Eso es. Pero yo diría que lo difícil es encontrar poetas abstemios en nuestra tradición europea. No me refiero ya a los más dionisíacos, a un Baudelaire o un Rimbaud, sino a todos los demás, desde Nietzsche hasta Voltaire… Excepto Rousseau, que era bebedor de leche… pero también bebía vino cuando estaba en casa de su patrona. También en la música, Beethoven, Mozart, Schubert, Verdi, no sólo han compuesto preciosas canciones al vino, a la vendimia, ¡es que nuestra cultura está llena de todo esto! Si nos olvidamos del vino destruimos el mundo del que han vivido nuestros padres y nuestros abuelos, porque tenemos un clima ideal para la viña. La viña, no hay que olvidarlo, es un cultivo pobre, por eso lo cultivaban los monjes, y no solamente para la misa. Cuando el señor feudal regalaba tierras a los monjes, generalmente en la frontera (en España sucedió, por ejemplo, en la frontera con el Islam), les daba las parideras peores que tenía, no las tierras donde sembraba sus melones y sus granados. Y en esas parideras lo único que se produce es la viña, que va perfectamente para el secano. Es un cultivo de modestia, de sencillez. En el Evangelio, hasta la figura de Dios aparece como un viñador. Son otros los que nos han traído el cultivo del Ferrari, pero no era nuestro.

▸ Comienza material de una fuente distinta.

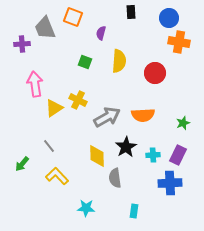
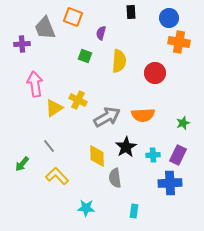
green square: moved 6 px up
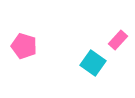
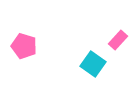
cyan square: moved 1 px down
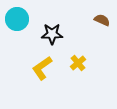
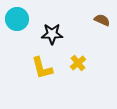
yellow L-shape: rotated 70 degrees counterclockwise
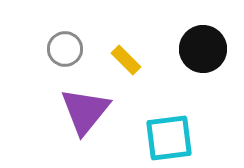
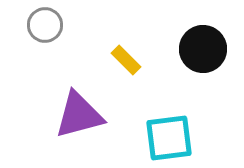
gray circle: moved 20 px left, 24 px up
purple triangle: moved 6 px left, 4 px down; rotated 36 degrees clockwise
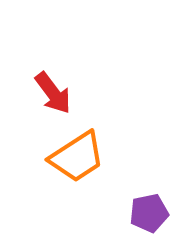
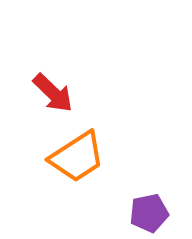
red arrow: rotated 9 degrees counterclockwise
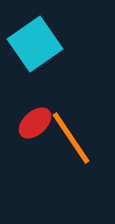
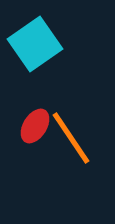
red ellipse: moved 3 px down; rotated 16 degrees counterclockwise
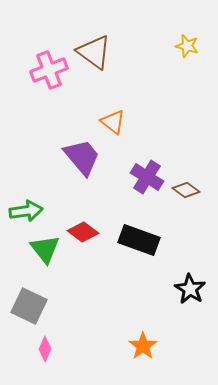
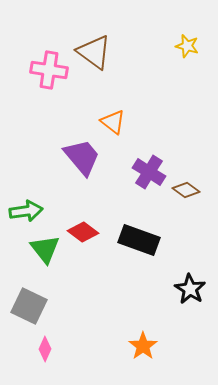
pink cross: rotated 30 degrees clockwise
purple cross: moved 2 px right, 5 px up
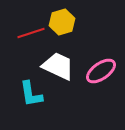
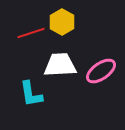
yellow hexagon: rotated 15 degrees counterclockwise
white trapezoid: moved 2 px right, 1 px up; rotated 28 degrees counterclockwise
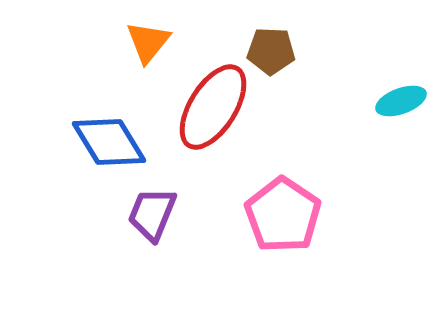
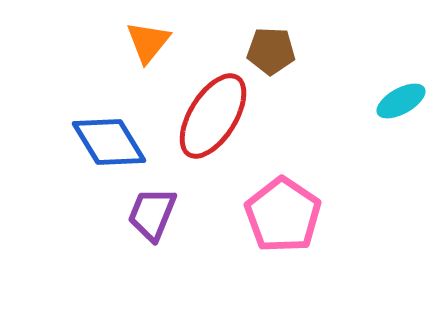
cyan ellipse: rotated 9 degrees counterclockwise
red ellipse: moved 9 px down
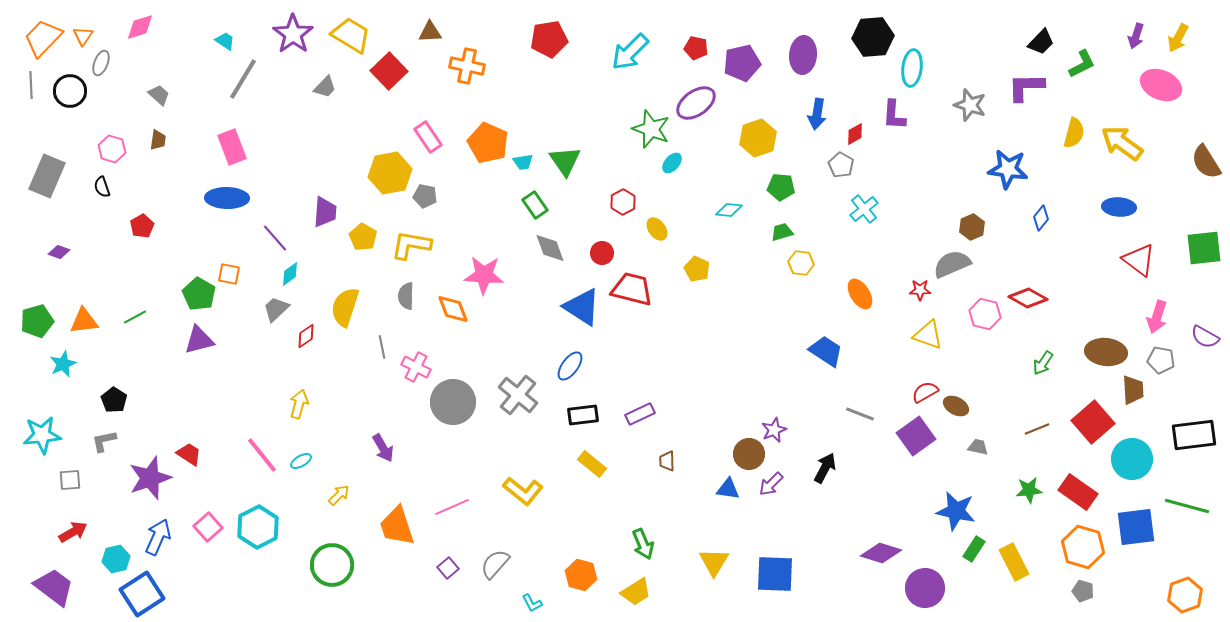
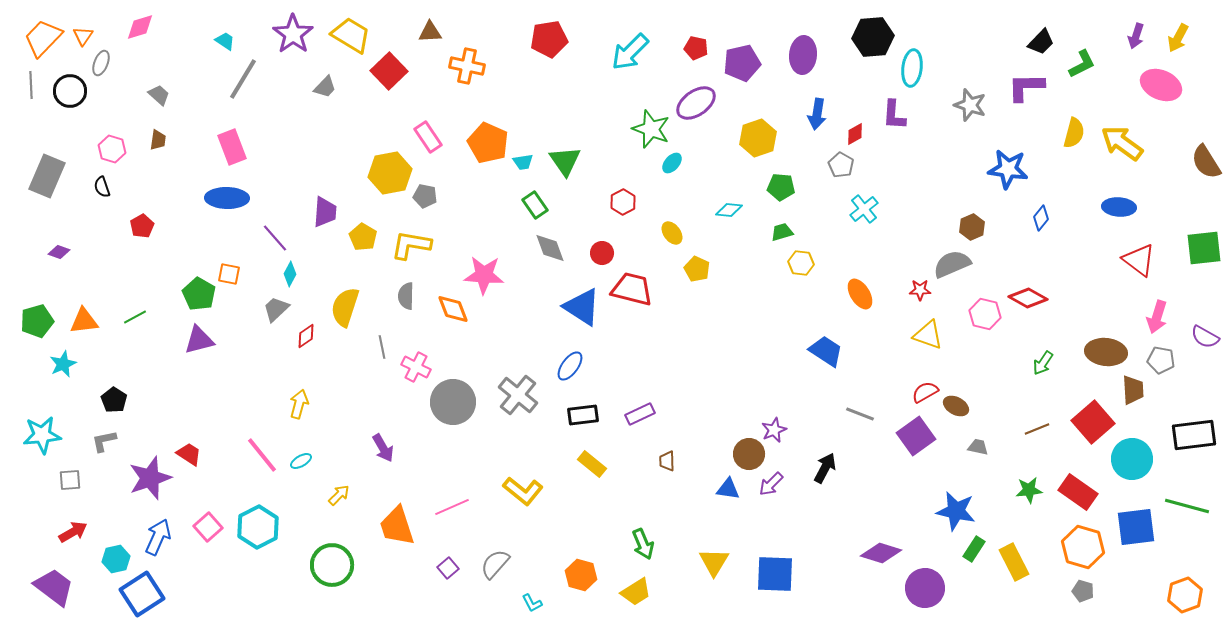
yellow ellipse at (657, 229): moved 15 px right, 4 px down
cyan diamond at (290, 274): rotated 25 degrees counterclockwise
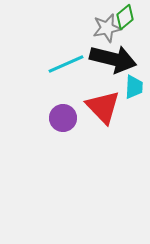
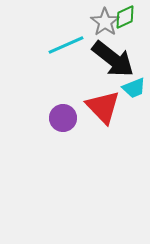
green diamond: rotated 15 degrees clockwise
gray star: moved 2 px left, 6 px up; rotated 24 degrees counterclockwise
black arrow: rotated 24 degrees clockwise
cyan line: moved 19 px up
cyan trapezoid: moved 1 px down; rotated 65 degrees clockwise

¿Sabemos cuándo y cómo nace el vino?
Sí, hay una discusión sobre el hallazgo de pepitas donde podría haber habido simplemente una industria pasificadora, o incluso la posibilidad de que hubiera un colegio electoral que votara con pepitas [risas]. Pero cuando aparecen restos de fermentación alcohólica del vino, el ácido característico que se produce es el tartárico. Y esto se ha encontrado, de 4.000 años antes de Cristo, en una zona fronteriza con el Kurdistán, se han encontrado seis vasijas de nueve litros que tenían restos de tartárico, curiosamente con resina, porque –mira si eran astutos– llevaban tiempo investigando, y para evitar que fuera atacado por la oxidación, por una bacteria acética que lo convierte en vinagre, lo protegían con resina. Y la resina que se ha encontrado es la de pistacho, que ya Plinio el Viejo dirá muchos años más tarde que es la más fina de todas.
¿Se atrevería, para terminar, a hacer un breve repaso por sus vinos favoritos?
No podría hacerlo, poque soy precisamente un bebedor muy sencillo: en cualquier sitio adonde voy, cualquier casa que me acoge, encuentro un vino bueno cuando está honestamente elaborado. Si quieres saber lo que son ya mis manías personales, me gustan los viejos vinos dulces del mediterráneo, soy un entusiasta de vinos que desaparecen como el Picolit veneciano, del Friuli; de las malvasías y los moscateles que se han ido cargando con la cultur gringa de beber seco, cuando nosotros siempre bebíamos dulce, y nuestras abuelas bien que lo sabían. Defiendo los grandes vinos generosos del sur, me gustan hoy día los vinos del Priorato, esos tintos que tienen fuerza, que tienen materia. Me gustan los vinos de pigmento oscuro, porque el tinto necesita luz. Es lo que no se puede hacer en Alemania, donde hay buenos blancos, pero no hay clima para el tinto. Y luego me gustan los vinos del Nuevo Mundo, porque lo que más me gusta es que la cultura se expanda. Disfruto como un loco con los grandes vinos de Chile, de Argentina… Nosotros, los españoles, llevamos esa cultura que sólo puede ofender a los fanáticos, como a mí no me ofende que mis antepasados y mis maestros fueran griegos, romanos, fenicios o babilonios, que también nos dieron para el pelo.